I cavalli sequestrati nel Canton Turgovia vanno all’asta e il risultato supera ogni aspettativa: tutti i cavalli confiscati sono stati venduti, moltissimi a associazioni di protezione degli animali e quindi potranno avere una nuova vita.

Una storia a lieto fine questa dove i cattivi perdono davvero: il bottino (i cavalli) sono confiscati, il responsabile si trova ancora in carcere e non potrà più esercitare attività con gli animali, grazie a una sentenza del tribunale di Turgovia, in Svizzera.

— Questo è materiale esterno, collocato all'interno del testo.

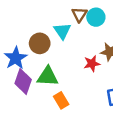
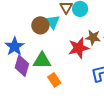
brown circle: (40, 43) -> (40, 25), moved
red star: (92, 64) -> (79, 48), size x1.5

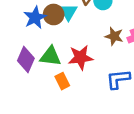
blue star: (15, 46) -> (35, 18), moved
red star: (79, 48) -> (81, 57), moved

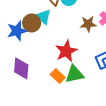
blue star: (35, 18) -> (17, 31), turned 30
green triangle: (51, 56) -> (74, 74), moved

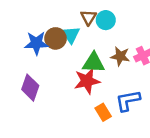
green triangle: (74, 74) -> (93, 63), moved
orange rectangle: (58, 76) -> (103, 112), moved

L’allevamento di Hefenhofen (TG) è stato chiuso con effetto immediato per sospetti maltrattamenti di animali. Le quasi 300 bestie coinvolte verranno portate in un luogo adatto. Lo ha deciso un gruppo di intervento creato dal governo turgoviese. L’allevatore responsabile non potrà più tenere animali. (Corriere del Ticino del 07/08/2017). (leggi qui)

Una storia ben diversa da quanto sarebbe potuto accadere in Italia sia nei tempi che per gli effetti della condanna: carcere, confisca dei cavalli (questo avviene anche da noi), interdizione perpetua dall’esercizio di attività con animali. Ovviamente anche nella vicina Svizzera non è stato fatto tutto in un giorno, ci sono voluti svariati mesi però alla fine il risultato è arrivato e costituisce un esempio per tutti.

 

I cittadini e le associazioni svizzere hanno risposto all’appello e ora per i cavalli del Canton Turgovia si apre una nuova vita che li allontanerà per sempre dai maltrattamenti che hanno subito per molto tempo. Una storia a lieto fine che deve anche insegnare che esistono modi diversi di fare le leggi che tutelano gli animali, dimostrando che uno Stato, se vuole, può essere presente e efficace anche in questo settore.